» Stored data entries:
____________________

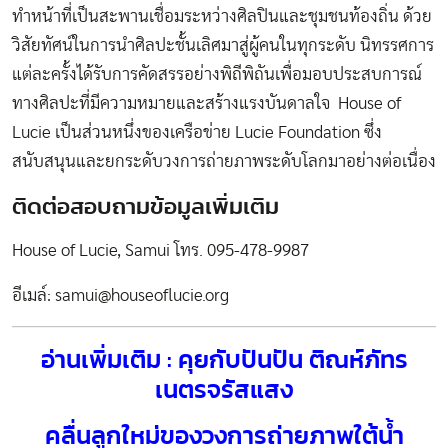
ทำหน้าที่เป็นสะพานเชื่อมระหว่างศิลปินและชุมชนท้องถิ่น ด้วย
วิสัยทัศน์ในการนำศิลปะชั้นเลิศมาสู่ผู้คนในทุกระดับ นิทรรศการ
แต่ละครั้งได้รับการคัดสรรอย่างพิถีพิถันเพื่อมอบประสบการณ์
ทางศิลปะที่มีความหมายและสร้างแรงบันดาลใจ House of
Lucie เป็นส่วนหนึ่งของเครือข่าย Lucie Foundation ซึ่ง
สนับสนุนและยกระดับวงการถ่ายภาพระดับโลกมาอย่างต่อเนื่อง
ติดต่อสอบถามข้อมูลเพิ่มเติม
House of Lucie, Samui โทร. 095-478-9987
อีเมล์: samui@houseoflucie.org
อ่านเพิ่มเติม : คุยกับปันปัน ติณห์ภัทร
เนตรจรัสแสง
คลื่นลูกใหม่ของวงการถ่ายภาพใต้น้ำ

____________________

» Task details:
Transcribe each entry precisely as given, leaving the pictures out.

» Answer to the exercise:
ทำหน้าที่เป็นสะพานเชื่อมระหว่างศิลปินและชุมชนท้องถิ่น ด้วย
วิสัยทัศน์ในการนำศิลปะชั้นเลิศมาสู่ผู้คนในทุกระดับ นิทรรศการ
แต่ละครั้งได้รับการคัดสรรอย่างพิถีพิถันเพื่อมอบประสบการณ์
ทางศิลปะที่มีความหมายและสร้างแรงบันดาลใจ House of
Lucie เป็นส่วนหนึ่งของเครือข่าย Lucie Foundation ซึ่ง
สนับสนุนและยกระดับวงการถ่ายภาพระดับโลกมาอย่างต่อเนื่อง
ติดต่อสอบถามข้อมูลเพิ่มเติม
House of Lucie, Samui โทร. 095-478-9987
อีเมล์: samui@houseoflucie.org
อ่านเพิ่มเติม : คุยกับปันปัน ติณห์ภัทร
เนตรจรัสแสง
คลื่นลูกใหม่ของวงการถ่ายภาพใต้น้ำ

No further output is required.